El 20 de noviembre un microbús fue a recogerlas a la calle Maestro Chapí, n° 7, de Valencia para su último viaje. Desconocían el destino, pero lo sospechaban. Salieron de casa animándose, rezando y perdonando. Madre Ángeles había alertado ya a sus compañeras para el momento supremo: «Todos los males y los bienes están pesados, medidos y contados por quien puede servirse de ellos para nuestro bien». «Ni nos pondrá más carga que la que podamos sobrellevar, ni nos dejará llevar solas el peso de la tribulación». Ayudémonos mutuamente en los angustiosos momentos que atravesamos y, si es voluntad del que todo lo puede, que no nos volvamos a ver acá abajo, que nos unamos en abrazo eterno en el cielo.

La fe, la esperanza y el amor que Dios había puesto en la madre Ángeles y en sus compañeras el día de su bautismo, habían crecido y dado fruto según los talentos que cada una había recibido. Por eso, en aquel anochecer del 20 de noviembre de 1936, además de las ásperas órdenes del pelotón, oyeron la voz amorosa del Padre que les decía: «Entra en el gozo de tu Señor".

La madre Sufragio, última en morir, recogiendo el sentir comunitario, dio el último grito glorificando a Dios y diciendo: «Viva Cristo Rey». Fue la última «buena noticia» que daba al mundo en tinieblas, desde los primeros destellos de la luz del reino. Las balas acallaron sus labios, pero, desde entonces, su muerte grita para siempre la fuerza del Evangelio. Sus cuerpos cayeron al suelo en el picadero de Paterna, Valencia.

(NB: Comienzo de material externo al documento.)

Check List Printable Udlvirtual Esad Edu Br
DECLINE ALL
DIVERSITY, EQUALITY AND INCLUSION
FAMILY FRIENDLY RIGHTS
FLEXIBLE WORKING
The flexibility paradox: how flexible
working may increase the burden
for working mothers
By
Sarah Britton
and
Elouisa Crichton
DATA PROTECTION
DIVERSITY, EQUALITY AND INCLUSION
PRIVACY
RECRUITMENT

En solitario vivieron su prisión la madre Amparo Rosat y la hermana María del Calvario, en la cárcel de Carlet, hasta que en la noche del 26 de septiembre dieron su vida como testimonio de su fe. Fueron fusiladas en el Barranco de los Perros en las cercanías de Llosa de Ranes (Valencia).

LAS DIECISIETE MÁRTIRES

El Apocalipsis, cuando habla de las gentes misteriosas que se le aparecieron al vidente vestidas de túnicas rojas encharcadas por la sangre, se preguntaba dramáticamente que quiénes eran esas gentes y que de dónde estaban viniendo.

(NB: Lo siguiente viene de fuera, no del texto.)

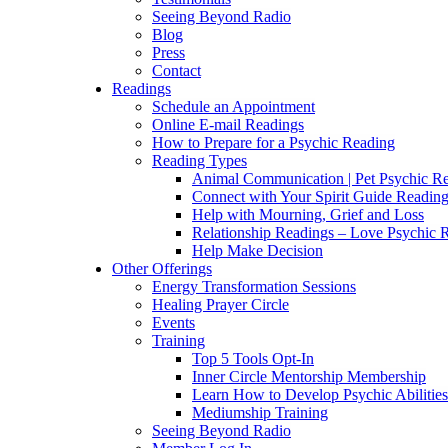
Seeing Beyond Radio
Blog
Press
Contact
Readings
Schedule an Appointment
Online E-mail Readings
How to Prepare for a Psychic Reading
Reading Types
Animal Communication | Pet Psychic Re
Connect with Your Spirit Guide Reading
Help with Mourning, Grief and Loss
Relationship Readings – Love Psychic R
Help Make Decision
Other Offerings
Energy Transformation Sessions
Healing Prayer Circle
Events
Training
Top 5 Tools Opt-In
Inner Circle Mentorship Membership
Learn How to Develop Psychic Abilities
Mediumship Training
Seeing Beyond Radio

De Villajoyosa (Alicante) viene Madre Ángeles (Francisca Lloret Martí), la del gesto, quizás único en la historia de la Iglesia, de haberse ofrecido con sus hermanas a trabajar por quienes las perseguían. Tenía mucho talento, un carácter recto, un gran corazón y mucha caridad en él. Nació el 16 de enero de 1875. Le alcanzó la muerte siendo superiora general. Los años que le correspondió gobernar estuvieron llenos de angustia y confusión, de desconfianza y agresividad. Por eso le correspondió tomar soluciones rápidas. Se preocupó, sobre todo, de poner a salvo a todas las hermanas que pudo y para las restantes había buscado piso en la calle del Maestro Chapí, número 7, pues habían sido expulsadas de sus residencias habituales.

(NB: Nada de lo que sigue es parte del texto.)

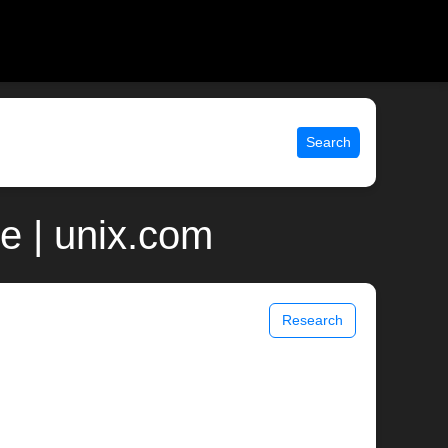
Search
e | unix.com
Research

De Altea (Alicante), es María del Sufragio (Antonia María del Sufragio Orts Baldó) por nacimiento, pero de Benidorm por raíces. Durante el camino hacia el martirio, pese a ser una de las más jóvenes del grupo, iba exhortando a todas a ofrecer la vida por Dios y perdonar a los verdugos. Ya desde joven demostró ser una mujer de mucha caridad, gran mortificación, inteligente y muy alegre. Fue superiora del colegio de la Sagrada Familia de Valencia, donde hermanas y alumnas la quisieron con pasión. Se desvivió siempre por las hermanas y en los últimos años fue un apoyo muy valioso en el gobierno general. Aprovechaba cualquier circunstancia para estimular y así encontramos estas palabras escritas en sus últimos días: «Las joyas de los enamorados de la tierra son de oro y pedrería; las del enamorado del cielo son de sangre». Nació el 9 de febrero de 1888. Era vicaria general y maestra de novicias. Todas sus novicias regresaron al noviciado el año 1939.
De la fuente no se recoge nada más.